5. Smart cities: Public acceptance may take time
Nearly half of Americans feel uncomfortable about the prospect of living in a smart city, a place where electricity grids, traffic lights and other infrastructure components are networked and internet-connected, an Axios-Momentive poll found.
Why it matters: Cities have embraced smart technology in fits and starts.
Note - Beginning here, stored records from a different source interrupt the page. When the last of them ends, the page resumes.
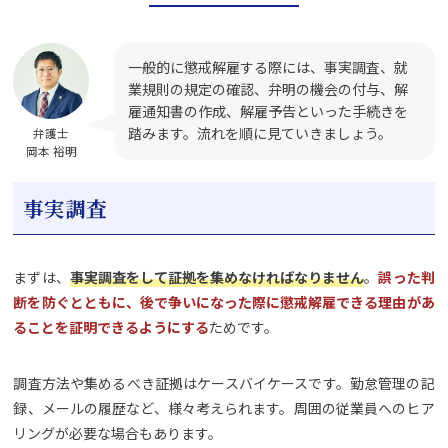
一般的に懲戒解雇する際には、事実調査、就
業規則の規定の確認、弁明の機会の付与、解
雇通知書の作成、解雇予告といった手続きを
踏みます。流れを順に見ていきましょう。
弁護士
岡本 裕明
事実調査
まずは、
事実調査をして証拠を集めなければなりません
。
誤った判
断を防ぐとともに、後で争いになった際に懲戒解雇できる理由があ
ることを証明できるようにする
ためです。
調査方法や集めるべき証拠はケースバイケースです。勤怠管理の記
録、メールの履歴など、様々考えられます。周囲の従業員へのヒア
リングが必要な場合もあります。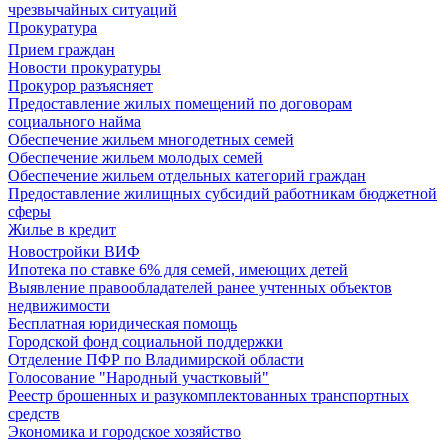
чрезвычайных ситуаций
Прокуратура
Прием граждан
Новости прокуратуры
Прокурор разъясняет
Предоставление жилых помещений по договорам
социального найма
Обеспечение жильем многодетных семей
Обеспечение жильем молодых семей
Обеспечение жильем отдельных категорий граждан
Предоставление жилищных субсидий работникам бюджетной
сферы
Жилье в кредит
Новостройки ВИФ
Ипотека по ставке 6% для семей, имеющих детей
Выявление правообладателей ранее учтенных объектов
недвижимости
Бесплатная юридическая помощь
Городской фонд социальной поддержки
Отделение ПФР по Владимирской области
Голосование "Народный участковый"
Реестр брошенных и разукомплектованных транспортных
средств
Экономика и городское хозяйство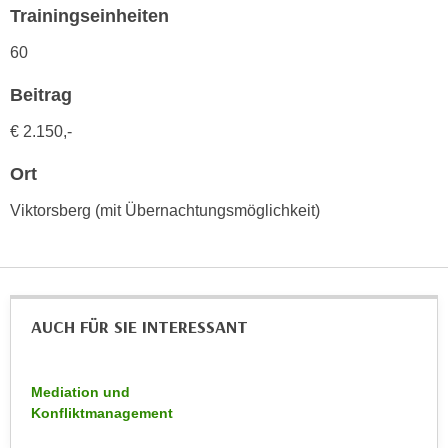
h
Trainingseinheiten
e
u
r
60
t
e
z
n
Beitrag
a
“
b
€ 2.150,-
k
k
l
Ort
o
i
m
c
Viktorsberg (mit Übernachtungsmöglichkeit)
m
k
e
e
n
n
z
,
w
AUCH FÜR SIE INTERESSANT
v
i
e
s
r
c
Mediation und
w
Konfliktmanagement
h
e
e
n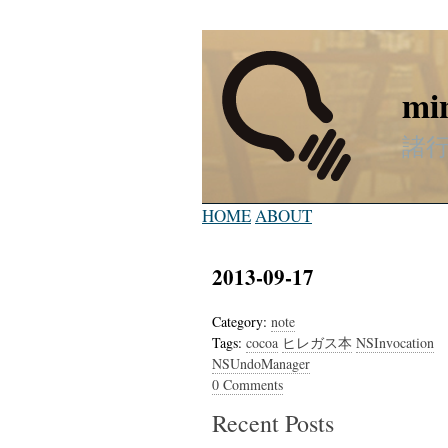
mi
諸
HOME
ABOUT
2013-09-17
Category:
note
Tags:
cocoa
ヒレガス本
NSInvocation
NSUndoManager
0 Comments
Recent Posts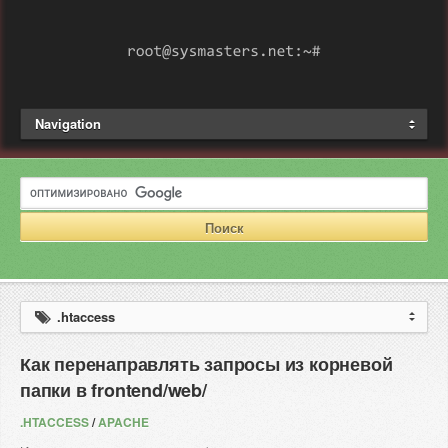
Navigation
.htaccess
Как перенаправлять запросы из корневой
папки в frontend/web/
.HTACCESS
/
APACHE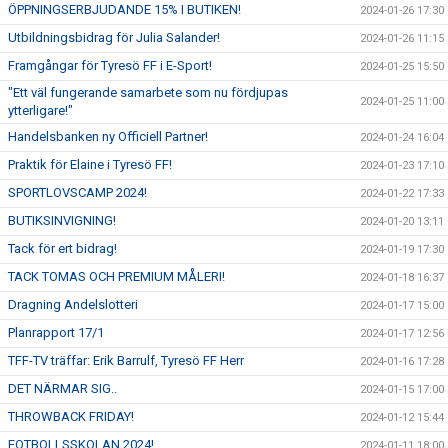
ÖPPNINGSERBJUDANDE 15% I BUTIKEN!
2024-01-26 17:30
Utbildningsbidrag för Julia Salander!
2024-01-26 11:15
Framgångar för Tyresö FF i E-Sport!
2024-01-25 15:50
"Ett väl fungerande samarbete som nu fördjupas
2024-01-25 11:00
ytterligare!"
Handelsbanken ny Officiell Partner!
2024-01-24 16:04
Praktik för Elaine i Tyresö FF!
2024-01-23 17:10
SPORTLOVSCAMP 2024!
2024-01-22 17:33
BUTIKSINVIGNING!
2024-01-20 13:11
Tack för ert bidrag!
2024-01-19 17:30
TACK TOMAS OCH PREMIUM MÅLERI!
2024-01-18 16:37
Dragning Andelslotteri
2024-01-17 15:00
Planrapport 17/1
2024-01-17 12:56
TFF-TV träffar: Erik Barrulf, Tyresö FF Herr
2024-01-16 17:28
DET NÄRMAR SIG..
2024-01-15 17:00
THROWBACK FRIDAY!
2024-01-12 15:44
FOTBOLLSSKOLAN 2024!
2024-01-11 18:00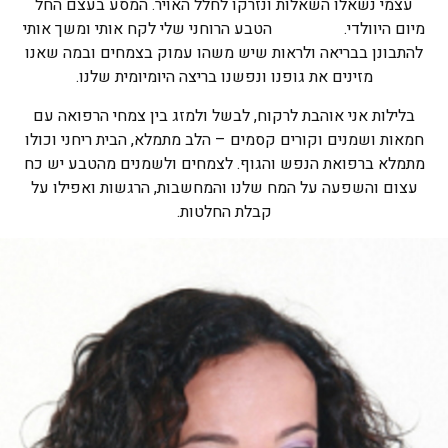
עצמי נשאלו השאלות ונזרקו לחלל האויר. המסע בעצם החל
מיום היוולדי. הטבע הרוחני שלי לקח אותי ומשך אותי
להתבונן בבריאה ולראות שיש משהו עמוק בצמחים ובמה שאנו
מזינים את גופנו ונפשנו בריצה היומיומית שלנו.
בלילות אני אוהבת לרקוח, לבשל ולמזג בין צמחי הרפואה עם
חמאות ושמנים וקורים קסמים – הלב מתמלא, הבית ריחני וכולו
מתמלא ברפואת הנפש והגוף. לצמחים ולשמנים מהטבע יש כח
עצום והשפעה על המח שלנו והמחשבות, הרגשות ואפילו על
קבלת החלטות.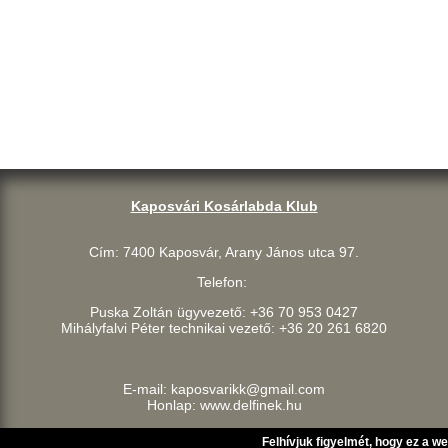
Kaposvári Kosárlabda Klub
Cím: 7400 Kaposvár, Arany János utca 97.
Telefon:
Puska Zoltán ügyvezető: +36 70 953 0427
Mihályfalvi Péter technikai vezető: +36 20 261 6820
E-mail: kaposvarikk@gmail.com
Honlap: www.delfinek.hu
Felhívjuk figyelmét, hogy ez a w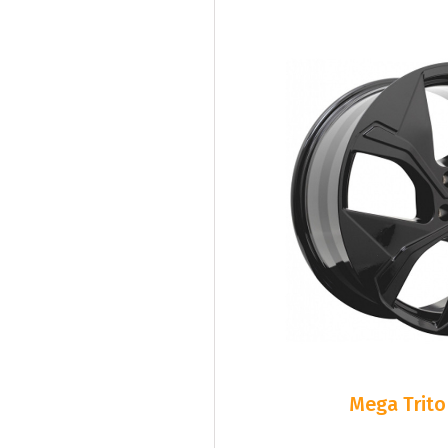
Mega Trito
They're lured by the promise of better citizen services, but fearful of the expense and the potential for security and privacy breaches.
- So far, the most popular piece of the smart city ecosystem seems to be micromobility devices — shared e-scooter networks and the like.
Driving the news: Nearly half of our survey respondents — 46% — say they're apprehensive about smart cities, with 19% saying they're "not comfortable at all" with the idea of living in one.
- Younger people have a slightly higher comfort level, with 59% of 18- to 34-year-olds endorsing smart cities vs. 51% of respondents overall.
- Democrats are far more likely than Republicans to say they're comfortable living in a smart city (64% vs. 39%).
Bring on the e-scooters: When it comes to micromobility devices — like electric scooters, bikes and skateboards — three-quarters of us are happy to have them in public places, our poll found.
- This is true among all adults, regardless of age, gender or race.
- Republicans are less likely to support the placement of micromobility devices than Democrats (68% vs. 80%).
- And yet — no matter their party affiliation — far fewer people have actually tried the devices.
6. Work shifts: Hybrid work is the new normal
Two-thirds of U.S. adults say that office and remote work will continue to coexist well into the future, an Axios-Momentive poll found.
Why it matters: A lasting legacy of the pandemic may be the freedom from the 40-hour (or more) facetime-in-the-office workweek for those whose occupations are traditionally conducted that way.
Driving the news: Yet despite the work-from-home habits that so many former cube dwellers have gotten into, only 13% of poll respondents say “the days of working in an office 5 days a week are officially over.”
- 66% say that hybrid work (some office, some home) will persist.
- 18% predict that most workplaces will go back to how things were before COVID.
- More young people express confidence that things will go back to the way they were pre-COVID — 25% of people 18-34, compared with 11% of those over 65.
The so-called Great Resignation continues to loom large:
- 17% of employed adults say they’ve quit a job for a different job in the last year.
- 26% say they’ve considered quitting or changing jobs.
- 6% have quit a job without going back to work right away, and another 6% say they were laid off.